#### EXERCISE:
An exact copy of every record is needed, with the pictures left out.

#### DATA:
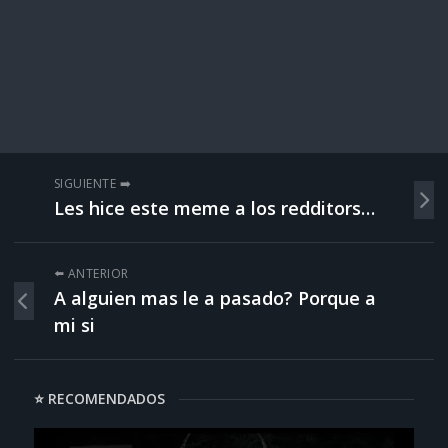
SIGUIENTE ➡️
Les hice este meme a los redditors…
⬅️ ANTERIOR
A alguien mas le a pasado? Porque a
mi si
⭐ RECOMENDADOS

#### SOLUTION:
SIGUIENTE ➡️
Les hice este meme a los redditors…
⬅️ ANTERIOR
A alguien mas le a pasado? Porque a
mi si
⭐ RECOMENDADOS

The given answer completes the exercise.